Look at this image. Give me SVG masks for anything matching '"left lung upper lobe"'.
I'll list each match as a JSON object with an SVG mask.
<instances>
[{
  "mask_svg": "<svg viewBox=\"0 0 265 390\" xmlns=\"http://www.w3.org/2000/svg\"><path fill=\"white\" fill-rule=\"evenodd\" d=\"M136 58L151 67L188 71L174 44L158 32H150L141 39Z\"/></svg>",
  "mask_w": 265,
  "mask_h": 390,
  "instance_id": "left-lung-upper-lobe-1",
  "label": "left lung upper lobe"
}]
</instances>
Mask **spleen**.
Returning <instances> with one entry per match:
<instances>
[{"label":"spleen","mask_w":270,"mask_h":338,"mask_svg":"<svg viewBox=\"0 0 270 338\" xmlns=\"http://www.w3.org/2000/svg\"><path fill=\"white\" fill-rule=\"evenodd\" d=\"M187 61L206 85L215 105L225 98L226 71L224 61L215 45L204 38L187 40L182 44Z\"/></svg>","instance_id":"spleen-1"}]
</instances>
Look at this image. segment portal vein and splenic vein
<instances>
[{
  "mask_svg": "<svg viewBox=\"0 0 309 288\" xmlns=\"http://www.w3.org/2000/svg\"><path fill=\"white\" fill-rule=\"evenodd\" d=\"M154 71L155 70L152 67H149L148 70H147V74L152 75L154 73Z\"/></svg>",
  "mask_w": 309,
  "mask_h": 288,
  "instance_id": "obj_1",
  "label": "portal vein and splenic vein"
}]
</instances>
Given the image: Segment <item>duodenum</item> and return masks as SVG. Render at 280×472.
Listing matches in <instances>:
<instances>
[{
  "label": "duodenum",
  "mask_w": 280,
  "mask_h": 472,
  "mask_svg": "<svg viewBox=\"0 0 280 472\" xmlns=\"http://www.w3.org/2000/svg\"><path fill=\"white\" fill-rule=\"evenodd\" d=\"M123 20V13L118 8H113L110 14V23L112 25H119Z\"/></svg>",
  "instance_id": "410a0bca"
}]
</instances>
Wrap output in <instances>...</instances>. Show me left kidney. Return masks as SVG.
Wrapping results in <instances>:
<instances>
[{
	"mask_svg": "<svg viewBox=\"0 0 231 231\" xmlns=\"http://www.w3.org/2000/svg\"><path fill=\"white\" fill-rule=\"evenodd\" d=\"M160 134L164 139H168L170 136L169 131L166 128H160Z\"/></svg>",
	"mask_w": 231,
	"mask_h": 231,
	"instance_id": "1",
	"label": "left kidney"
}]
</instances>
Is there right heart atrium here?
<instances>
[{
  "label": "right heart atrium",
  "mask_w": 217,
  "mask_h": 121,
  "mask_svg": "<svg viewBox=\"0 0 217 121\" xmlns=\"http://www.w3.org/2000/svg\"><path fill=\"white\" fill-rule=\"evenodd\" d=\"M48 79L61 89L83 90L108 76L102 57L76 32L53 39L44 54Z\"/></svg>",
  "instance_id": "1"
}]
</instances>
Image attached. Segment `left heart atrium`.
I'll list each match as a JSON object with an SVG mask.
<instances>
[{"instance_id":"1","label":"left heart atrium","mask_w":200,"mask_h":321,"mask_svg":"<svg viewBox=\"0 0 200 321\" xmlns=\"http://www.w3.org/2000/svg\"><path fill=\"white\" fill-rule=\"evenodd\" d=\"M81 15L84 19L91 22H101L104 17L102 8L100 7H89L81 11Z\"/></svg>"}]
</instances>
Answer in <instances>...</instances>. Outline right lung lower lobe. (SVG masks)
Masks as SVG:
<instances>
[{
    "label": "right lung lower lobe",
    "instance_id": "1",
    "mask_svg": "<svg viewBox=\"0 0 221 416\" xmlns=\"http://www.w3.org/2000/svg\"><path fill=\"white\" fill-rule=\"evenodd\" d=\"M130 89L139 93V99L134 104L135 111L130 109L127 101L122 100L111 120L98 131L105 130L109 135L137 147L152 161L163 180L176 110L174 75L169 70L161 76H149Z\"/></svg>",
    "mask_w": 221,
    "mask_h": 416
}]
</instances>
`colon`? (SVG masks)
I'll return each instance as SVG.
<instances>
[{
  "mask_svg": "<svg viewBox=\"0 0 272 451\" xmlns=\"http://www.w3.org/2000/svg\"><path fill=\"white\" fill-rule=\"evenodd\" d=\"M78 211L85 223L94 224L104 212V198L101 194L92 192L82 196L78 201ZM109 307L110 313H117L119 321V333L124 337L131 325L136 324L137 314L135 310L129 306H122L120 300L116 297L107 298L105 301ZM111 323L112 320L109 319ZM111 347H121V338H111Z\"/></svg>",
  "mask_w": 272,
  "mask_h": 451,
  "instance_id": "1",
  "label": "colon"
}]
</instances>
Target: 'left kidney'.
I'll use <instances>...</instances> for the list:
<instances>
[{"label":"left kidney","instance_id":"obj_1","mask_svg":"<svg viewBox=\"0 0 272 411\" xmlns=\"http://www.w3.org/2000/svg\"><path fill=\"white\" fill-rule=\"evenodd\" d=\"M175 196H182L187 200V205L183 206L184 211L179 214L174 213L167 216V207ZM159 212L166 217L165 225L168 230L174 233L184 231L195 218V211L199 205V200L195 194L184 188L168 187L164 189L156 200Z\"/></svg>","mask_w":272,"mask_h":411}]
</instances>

• • •

▸ **YOUR INSTRUCTIONS**: Search the records for the word "lower". Copy each line where it appears.

▸ **RESPONSE**:
Answer in <instances>...</instances>. Outline right lung lower lobe. (SVG masks)
    "label": "right lung lower lobe",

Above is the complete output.